▶ _Work to complete_: From the entries that follow, pick out all lines holding "material".

▶ _Data under study_:
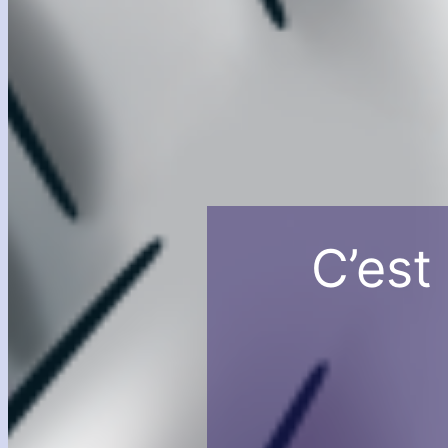
C’est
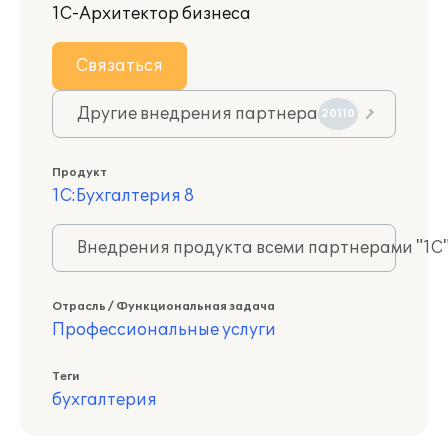
1С-Архитектор бизнеса
Связаться
Другие внедрения партнера
20110
Продукт
1С:Бухгалтерия 8
Внедрения продукта всеми партнерами "1С
Отрасль / Функциональная задача
Профессиональные услуги
Теги
бухгалтерия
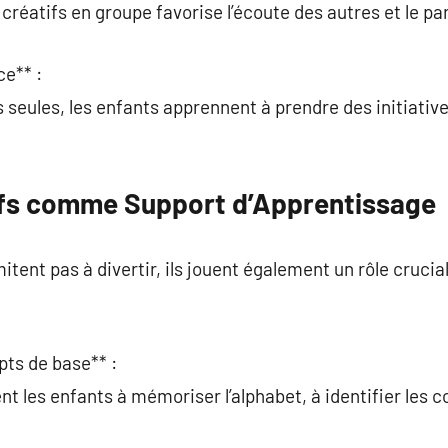
s créatifs en groupe favorise l’écoute des autres et le pa
ce** :
s seules, les enfants apprennent à prendre des initiative
ifs comme Support d’Apprentissage
imitent pas à divertir, ils jouent également un rôle cruc
pts de base** :
dent les enfants à mémoriser l’alphabet, à identifier les 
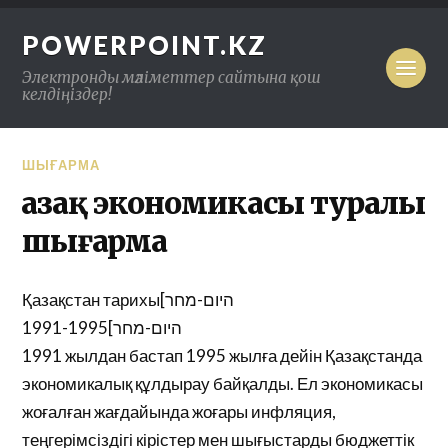
POWERPOINT.KZ
Электронды мәліметтер сайтына қош
келдіңіздер!
ШЫҒАРМА
Қазақ экономикасы туралы
шығарма
Қазақстан тарихы[היום-מחר
1991-1995[היום-מחר
1991 жылдан бастап 1995 жылға дейін Қазақстанда
экономикалық құлдырау байқалды. Ел экономикасы
жоғалған жағдайында жоғары инфляция,
теңгерімсіздігі кірістер мен шығыстарды бюджеттік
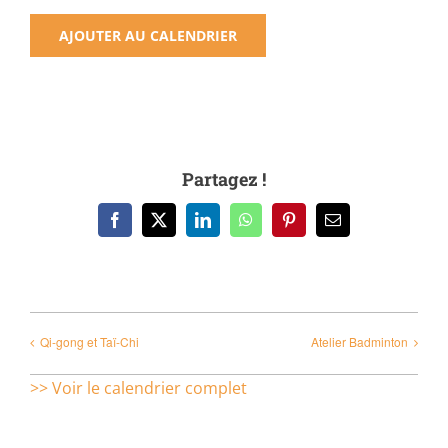
AJOUTER AU CALENDRIER
Partagez !
Facebook
X
LinkedIn
WhatsApp
Pinterest
Email
Qi-gong et Taï-Chi
Atelier Badminton
>> Voir le calendrier complet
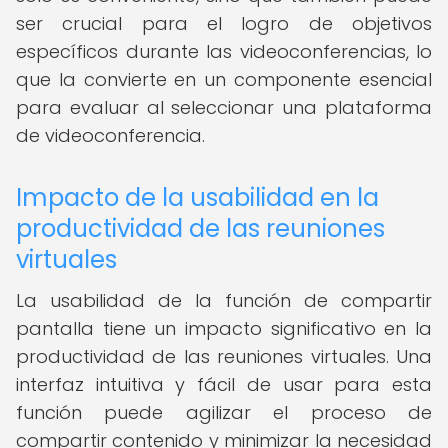
ser crucial para el logro de objetivos
específicos durante las videoconferencias, lo
que la convierte en un componente esencial
para evaluar al seleccionar una plataforma
de videoconferencia.
Impacto de la usabilidad en la
productividad de las reuniones
virtuales
La usabilidad de la función de compartir
pantalla tiene un impacto significativo en la
productividad de las reuniones virtuales. Una
interfaz intuitiva y fácil de usar para esta
función puede agilizar el proceso de
compartir contenido y minimizar la necesidad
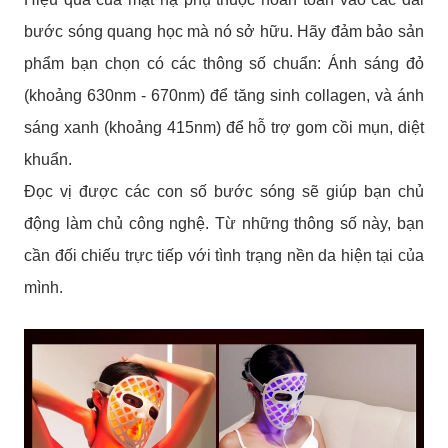
bước sóng quang học mà nó sở hữu. Hãy đảm bảo sản
phẩm bạn chọn có các thông số chuẩn: Ánh sáng đỏ
(khoảng 630nm - 670nm) để tăng sinh collagen, và ánh
sáng xanh (khoảng 415nm) để hỗ trợ gom cồi mụn, diệt
khuẩn.
Đọc vị được các con số bước sóng sẽ giúp bạn chủ
động làm chủ công nghệ. Từ những thông số này, bạn
cần đối chiếu trực tiếp với tình trạng nền da hiện tại của
mình.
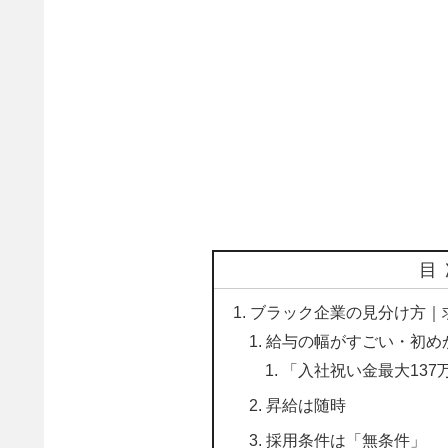
目
ブラック企業の見分け方｜
給与の幅がすごい・初め
「入社祝い金最大137
昇給は随時
採用条件は「無条件」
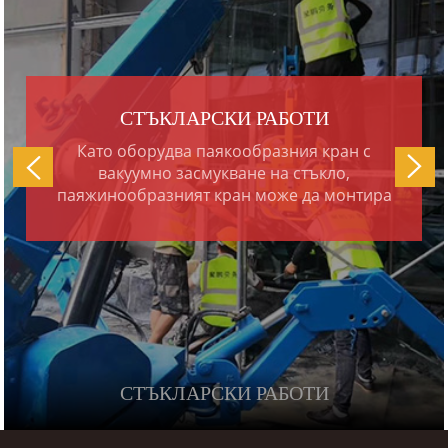
МОНТАЖ НА ОКАЧЕНА СТЕНА
Кранът-паяк може да бъде изпратен до
върха на висока сграда с асансьор и след
това да се използва за монтаж на стъклени
рамки и други външни стени чрез
повдигане на стоките отгоре. Това е едно
от най-популярните приложения на
паякови кранове, което може да избегне
използването на скъпи кулокранове, за да
съкрати периода на строителство и да
намали разходите.
МОНТАЖ НА ОКАЧЕНА СТЕНА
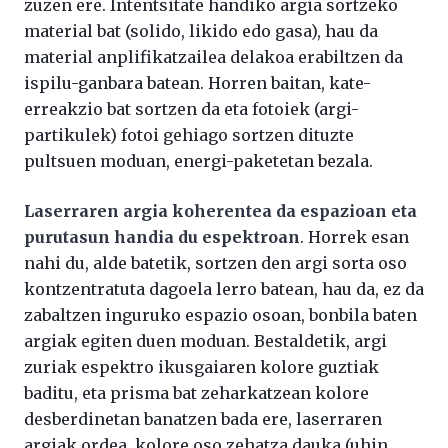
zuzen ere. Intentsitate handiko argia sortzeko
material bat (solido, likido edo gasa), hau da
material anplifikatzailea delakoa erabiltzen da
ispilu-ganbara batean. Horren baitan, kate-
erreakzio bat sortzen da eta fotoiek (argi-
partikulek) fotoi gehiago sortzen dituzte
pultsuen moduan, energi-paketetan bezala.
Laserraren argia koherentea da espazioan eta
purutasun handia du espektroan
. Horrek esan
nahi du, alde batetik, sortzen den argi sorta oso
kontzentratuta dagoela lerro batean, hau da, ez da
zabaltzen inguruko espazio osoan, bonbila baten
argiak egiten duen moduan. Bestaldetik, argi
zuriak espektro ikusgaiaren kolore guztiak
baditu, eta prisma bat zeharkatzean kolore
desberdinetan banatzen bada ere, laserraren
argiak ordea, kolore oso zehatza dauka (uhin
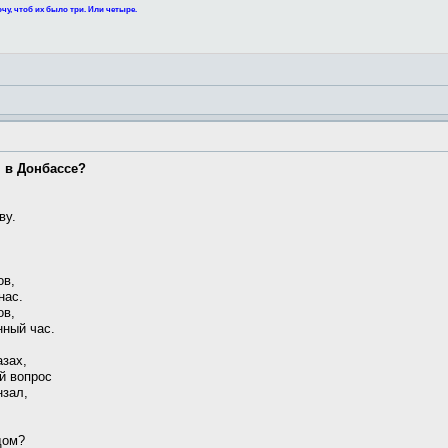
чу, чтоб их было три. Или четыре.
я в Донбассе?
ву.
ов,
нас.
ов,
нный час.
азах,
й вопрос
нзал,
дом?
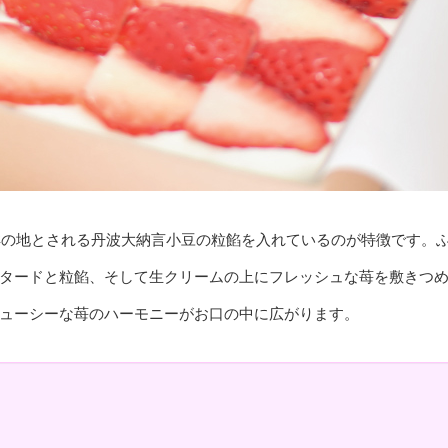
祥の地とされる丹波大納言小豆の粒餡を入れているのが特徴です。
タードと粒餡、そして生クリームの上にフレッシュな苺を敷きつ
ューシーな苺のハーモニーがお口の中に広がります。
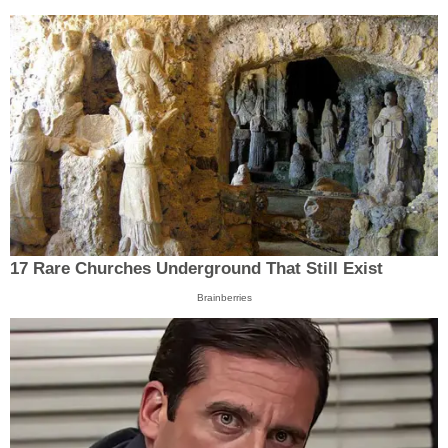
17 Rare Churches Underground That Still Exist
Brainberries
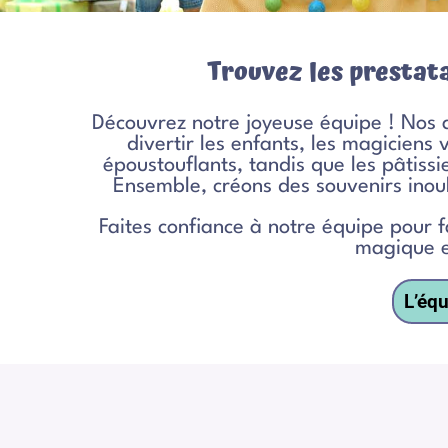
Trouvez les prestata
Découvrez notre joyeuse équipe ! Nos
divertir les enfants, les magiciens 
époustouflants, tandis que les pâtiss
Ensemble, créons des souvenirs inou
Faites confiance à notre équipe pour
magique et
L’équ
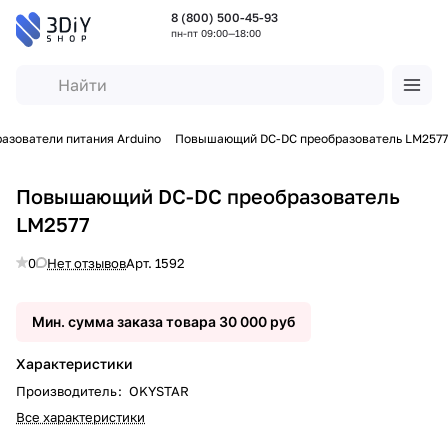
8 (800) 500-45-93
пн-пт 09:00—18:00
азователи питания Arduino
Повышающий DC-DC преобразователь LM2577
Повышающий DC-DC преобразователь
LM2577
0
Нет отзывов
Арт.
1592
Мин. сумма заказа товара 30 000 руб
Характеристики
Производитель
:
OKYSTAR
Все характеристики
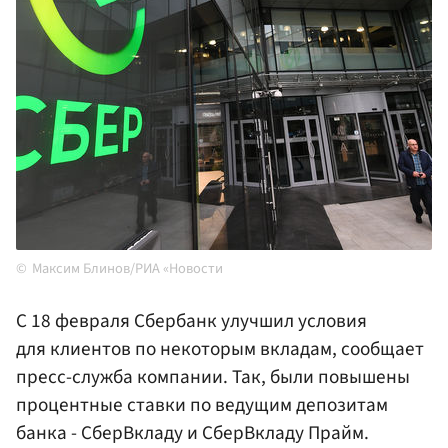
Максим Блинов/РИА «Новости
С 18 февраля Сбербанк улучшил условия
для клиентов по некоторым вкладам, сообщает
пресс-служба компании. Так, были повышены
процентные ставки по ведущим депозитам
банка - СберВкладу и СберВкладу Прайм.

▶ _The completed task_:
material bat (solido, likido edo gasa), hau da
material anplifikatzailea delakoa erabiltzen da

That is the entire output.